Grand, soft rain. A typical summer’s day in Ireland.
Sarah was too busy examining her reflection to give much thought to the weather outside. Her bedroom did not usually contain a mirror, but for today’s occasion she had dragged her mother’s into her cramped room. The mirror was an old one. Their neighbours had thrown it away a couple of years ago when refurbishing their own flat and Mandy, Sarah’s mother, had rescued it from the rubbish tip. It had a large crack down the centre, which always made Sarah nervous. Mandy had reasoned that as the neighbours had been the ones to break the glass, it was to them that the bad luck would fall.
Hopefully.
No offense to the neighbours, but Sarah and her mother were not exactly in need of any more bad luck.
Outside a mist was forming, pressing up against the window as if asking permission to enter. It found an open window and curled in, turning everything it touched grey.
Yet, somehow, Sarah remained untainted, her canary yellow dress almost shockingly bright in the dullness of the room. She smoothed down the front of the dress, admiring how small the dress made her waist seem, how much the colour flattered her olive skin. She was flushed with excitement, and it made her beautiful. As she gazed at the cracked mirror, Sarah could almost believe it.
“Sarah.”
Sarah flinched. She hadn’t heard Mandy enter the room, and wondered how long she had been standing there. She turned to face her mother.
“Yes, Mam?”
Mandy was leaning against the frame of the bedroom door. She moved over to stand behind Sarah, shuffling in her threadbare slippers. She stood a minute looking at the broken image in the mirror.
“Did I say you could borrow my mirror?”
Sarah shook her head.
“Put it back.”
The slam of Mandy’s bedroom, the creak of the bed springs. Then the room was silent again.
The mist twisted through the window, turning over and over, clouding the mirror.
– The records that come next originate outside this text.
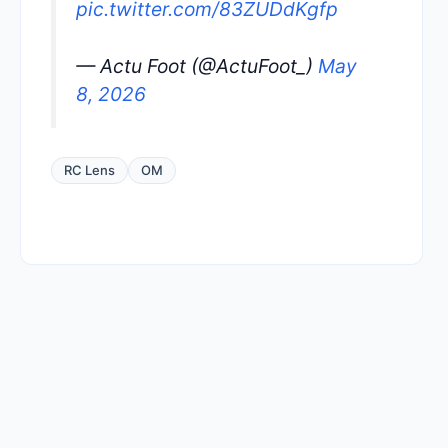
pic.twitter.com/83ZUDdKgfp
— Actu Foot (@ActuFoot_)
May
8, 2026
RC Lens
OM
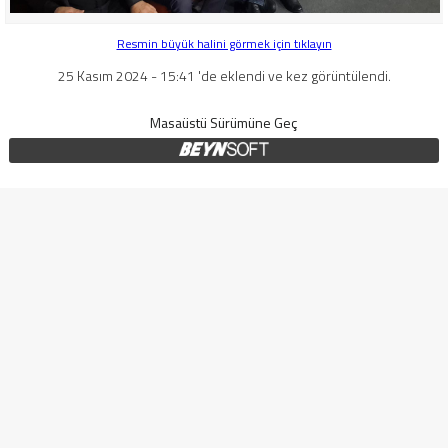
Resmin büyük halini görmek için tıklayın
25 Kasım 2024 - 15:41 'de eklendi ve kez görüntülendi.
Masaüstü Sürümüne Geç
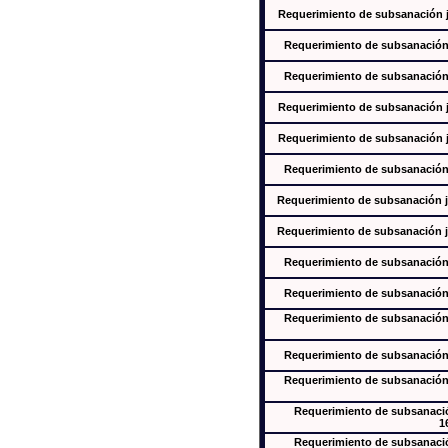
Requerimiento de subsanación ju
Requerimiento de subsanación j
Requerimiento de subsanación j
Requerimiento de subsanación ju
Requerimiento de subsanación ju
Requerimiento de subsanación j
Requerimiento de subsanación ju
Requerimiento de subsanación ju
Requerimiento de subsanación j
Requerimiento de subsanación j
Requerimiento de subsanación j
Requerimiento de subsanación j
Requerimiento de subsanación j
Requerimiento de subsanación
1
Requerimiento de subsanación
Sarah wiped its surface clean, the glass smearing slightly from the warmth of her hands. She looked at her reflection. She was just herself. Just Sarah. A cheap viscose dress and some lip-gloss could not be expected to change that.
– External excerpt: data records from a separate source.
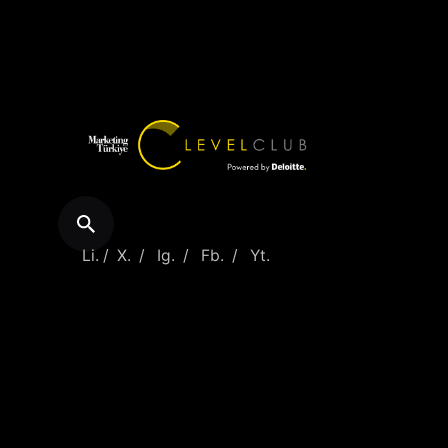
Li.
/
X.
/
Ig.
/
Fb.
/
Yt.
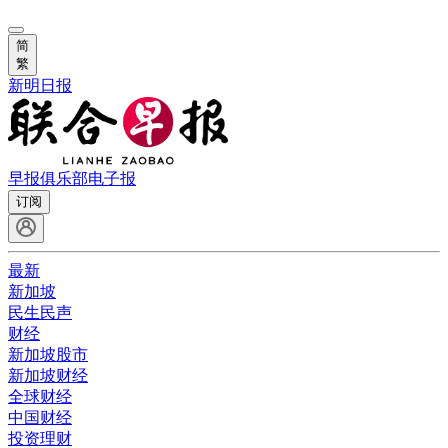
简
繁
新明日报
早报俱乐部
电子报
订阅
最新
新加坡
民生民声
财经
新加坡股市
新加坡财经
全球财经
中国财经
投资理财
The door bell rang, the tinny tone shattering the dead of the flat.
And there he was. Standing outside her front door, waiting for her.
She, like every other girl in St. Brigid’s, had been infatuated with Jack Doyle since he had moved to town ten months ago. He was tall, he was handsome, and he was the best player on the hurling team. Much of the credit must be given to Jack Doyle for their success, the Examiner wrote after Ballinatoom won the country final for the first time in fifteen years, he has the potential to become the finest hurling player this county has ever produced. He could have had any girl he wanted in St. Brigid’s but for some reason it was Sarah that he had chosen.
“Hey.” Thrusting a huge bunch of lilies at her, Jack grimaced and wiped at the pollen dust on his suit. As she placed the flowers on the hall table, he tried to peer past her into the flat and Sarah quickly closed the door behind her.
“So, are we ready to go?”
“Eh, cool,” he said, “Do you want to introduce me to your Mam or anything?”
He looked a bit uncertain. He was probably expecting champagne, a clucking mother and over-protective father, photographs with dozens of relatives. She shook her head and they walked down the steps of the apartment block. She had asked Jack to meet her at the hotel where the Debs was to be held, but he had insisted on collecting her from her house. It was the only way that his father would lend him the Merc, he had said. And she, unwilling to argue with Jack, couldn’t say no to him. He smiled at her as he revved the car engine, his teeth very white against his tanned skin.
“Happy?” he took his left hand off the steering wheel to squeeze hers.
“Of course,” Sarah replied, making herself smile at him.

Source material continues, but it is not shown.